Глава 4. Белка и Олег
(Анжелика, 1982 год)

    Это было давно. Это было так давно, что никто уже не помнит, когда это было, да и было ли вообще.
   И все же.
   Случилось это в то время, когда все без исключения люди верили в существование чертей, вурдалаков, ведьм, русалок, леших и прочей злой и кровожадной нечисти. И, конечно же, нечистью этой кишела в те времена вся земля. Ведь люди тогда еще не знали, что только поверив во что-нибудь доброе и красивое, смогут они поколебать владычество злых душегубов и добротой этой населить свой удивительный край. А край тот действительно был прекрасен. Медленные обильные реки текли среди пологих холмов, золотые поля сменялись темными борами и светлыми березняками, где нежно розовели в изумрудной траве волнушки и сыроежки, и огоньки земляники стеснительно прятались под яркой зеленью бархатистых листьев.
   А в самой середине огромного векового леса стоял в те времена черный терем, сложенный неведомо кем из неотесанных камней и огромных закопченных бревен. Клоки белого мертвого мха торчали из высоких стен, а в узких оконцах терема пряталась нелюдская темнота. К терему вели три дороги, но в колеях их зеленела трава и поднимались молодые березки. Потому что даже в самый светлый полдень никто из людей не решался ступить на эти дороги.

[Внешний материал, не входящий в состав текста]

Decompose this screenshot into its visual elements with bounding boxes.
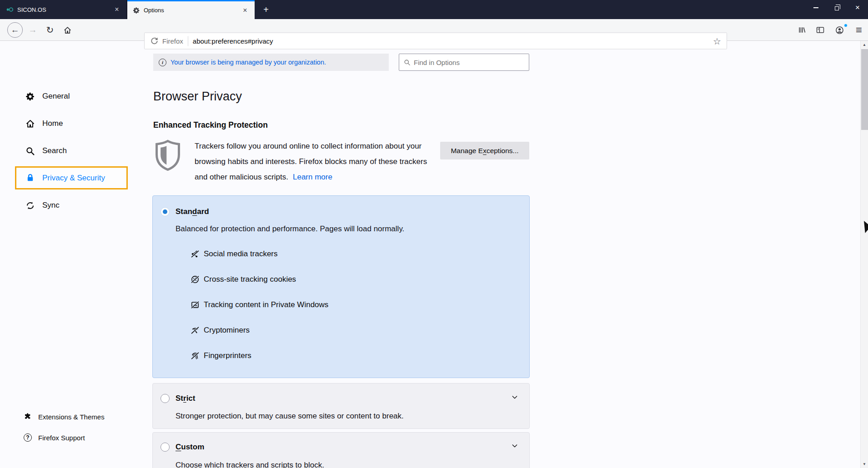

   Черный и угрюмый днем, с наступлением ночи терем оживал. Крики и вопли слышались из его окон и далеко разносились по притихшей округе. Мелькал в окнах свет факелов и те жутковатые синие огоньки, которые видят путники на болотах. Иногда вываливались из окон и дверей странные, уродливые, полупрозрачные в неверном свете факелов тени и, страшно стеная, скрывались в густом лесу. То пировала, гуляла лесная, водяная и прочая нечисть.
   Никакой отдельный человеческий рассудок не выдержал бы зрелища этого кровавого пира и вида его чудовищных гостей. Только все люди разом, собрав все свои страхи и унижения за сотни и тысячи лет, могли придумать и, значит, создать такое…
   К утру гости разлетались, расползались, растворялись в розовой дымке зари, оставляя после себя вонь, грязь, лужи засохшей крови на усыпанном грязной соломой полу, да обгрызенные кости на столах и в потемневших от времени деревянных мисках с застывшим, невероятно отвратительным на вид и запах жиром.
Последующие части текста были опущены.